This project focuses on predicting Amazon delivery times using machine learning to improve logistics efficiency and customer satisfaction. The dataset contains key operational parameters such as traffic conditions, weather, distance, vehicle type, and agent performance metrics.
After cleaning and validating the data, several engineered features were added — including distance between store and customer (via the Haversine formula) and time-based variables like month, weekday, and order hour.
Exploratory Data Analysis (EDA) revealed strong relationships between distance, traffic intensity, and delivery time, which were further validated using hypothesis testing.
Machine learning models — including Random Forest Regressor and XGBoost Regressor — were implemented and evaluated based on RMSE, MAE, and R² scores.
Among these, XGBoost delivered the best performance, demonstrating its ability to capture non-linear patterns effectively.
Finally, feature importance and SHAP analysis provided valuable interpretability, identifying distance, traffic conditions, and agent ratings as the most influential factors.
This end-to-end solution not only predicts delivery duration accurately but also provides data-driven insights for route optimization and workforce planning in e-commerce logistics.

# **GitHub Link -**

https://github.com/AaryanPriyadarshi/Amazon-Delivery-Time-Prediction

# **Problem Statement**


Accurately predicting delivery time is a critical challenge in e-commerce logistics. Factors such as traffic congestion, weather variations, route distance, and delivery agent performance contribute to unpredictable delivery durations.
The problem this project addresses is:

>How can we use data-driven modeling to accurately predict delivery times and identify the operational factors that most affect them?

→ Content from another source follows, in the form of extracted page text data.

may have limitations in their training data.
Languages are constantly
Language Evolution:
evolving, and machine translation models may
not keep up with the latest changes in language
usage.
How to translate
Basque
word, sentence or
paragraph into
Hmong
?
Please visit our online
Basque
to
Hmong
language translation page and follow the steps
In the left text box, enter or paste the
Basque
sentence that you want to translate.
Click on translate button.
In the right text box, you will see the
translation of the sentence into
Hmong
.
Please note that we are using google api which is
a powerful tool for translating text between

By building predictive models and analyzing the underlying drivers of delivery delays, this project aims to help Amazon and similar companies optimize delivery schedules, allocate resources efficiently, and enhance the customer experience through reliable delivery time estimates.

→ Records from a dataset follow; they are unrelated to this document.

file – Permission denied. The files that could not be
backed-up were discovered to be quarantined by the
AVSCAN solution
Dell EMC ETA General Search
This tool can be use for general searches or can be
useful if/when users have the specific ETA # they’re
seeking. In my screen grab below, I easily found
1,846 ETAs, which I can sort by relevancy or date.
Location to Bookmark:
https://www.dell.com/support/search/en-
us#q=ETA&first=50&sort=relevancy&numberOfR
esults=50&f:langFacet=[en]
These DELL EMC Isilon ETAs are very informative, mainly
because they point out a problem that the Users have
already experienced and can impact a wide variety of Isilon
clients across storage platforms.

# **General Guidelines** : -  

1.   Well-structured, formatted, and commented code is required.
2.   Exception Handling, Production Grade Code & Deployment Ready Code will be a plus. Those students will be awarded some additional credits.
     
     The additional credits will have advantages over other students during Star Student selection.
       
             [ Note: - Deployment Ready Code is defined as, the whole .ipynb notebook should be executable in one go
                       without a single error logged. ]

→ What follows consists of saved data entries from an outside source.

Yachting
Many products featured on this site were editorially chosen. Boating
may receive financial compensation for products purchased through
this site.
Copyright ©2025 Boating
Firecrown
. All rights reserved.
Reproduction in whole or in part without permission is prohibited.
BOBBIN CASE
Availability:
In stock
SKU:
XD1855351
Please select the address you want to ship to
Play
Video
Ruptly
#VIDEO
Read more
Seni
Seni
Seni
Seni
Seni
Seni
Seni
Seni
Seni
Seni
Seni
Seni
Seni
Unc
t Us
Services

3.   Each and every logic should have proper comments.
4. You may add as many number of charts you want. Make Sure for each and every chart the following format should be answered.
        

```
# Chart visualization code
```
            

*   Why did you pick the specific chart?
*   What is/are the insight(s) found from the chart?
* Will the gained insights help creating a positive business impact?
Are there any insights that lead to negative growth? Justify with specific reason.

5. You have to create at least 15 logical & meaningful charts having important insights.


[ Hints : - Do the Vizualization in  a structured way while following "UBM" Rule.

U - Univariate Analysis,

B - Bivariate Analysis (Numerical - Categorical, Numerical - Numerical, Categorical - Categorical)

M - Multivariate Analysis
 ]





6. You may add more ml algorithms for model creation. Make sure for each and every algorithm, the following format should be answered.


*   Explain the ML Model used and it's performance using Evaluation metric Score Chart.


*   Cross- Validation & Hyperparameter Tuning

*   Have you seen any improvement? Note down the improvement with updates Evaluation metric Score Chart.

*   Explain each evaluation metric's indication towards business and the business impact pf the ML model used.




















# ***Let's Begin !***

### **1. Import Libraries**

Imported necessary libraries for:

- **Data handling:** `pandas`, `numpy`  
- **Data visualization:** `matplotlib`, `seaborn`, `plotly`  
- **Machine learning:** `sklearn`, `xgboost`  
- **Statistical testing:** `scipy`  
- **Explainability:** `shap`  
- **Logging, warnings, and reproducibility**


In [None]:
# Core Libraries
import pandas as pd
import numpy as np
import matplotlib.pyplot as plt
import seaborn as sns
import plotly.express as px
import warnings, logging, random, time, os

# Machine Learning
from sklearn.model_selection import train_test_split, GridSearchCV
from sklearn.preprocessing import LabelEncoder, StandardScaler, PolynomialFeatures
from sklearn.metrics import mean_squared_error, mean_absolute_error, r2_score
from sklearn.ensemble import RandomForestRegressor, GradientBoostingRegressor
from xgboost import XGBRegressor

# Others
from math import radians, sin, cos, sqrt, atan2
from scipy import stats

# Configuration
warnings.filterwarnings("ignore", category=FutureWarning)
logging.basicConfig(level=logging.INFO, format='%(asctime)s - %(levelname)s - %(message)s')

# Reproducibility
SEED = 42
np.random.seed(SEED)
random.seed(SEED)

logging.info("Libraries imported and configurations set successfully.")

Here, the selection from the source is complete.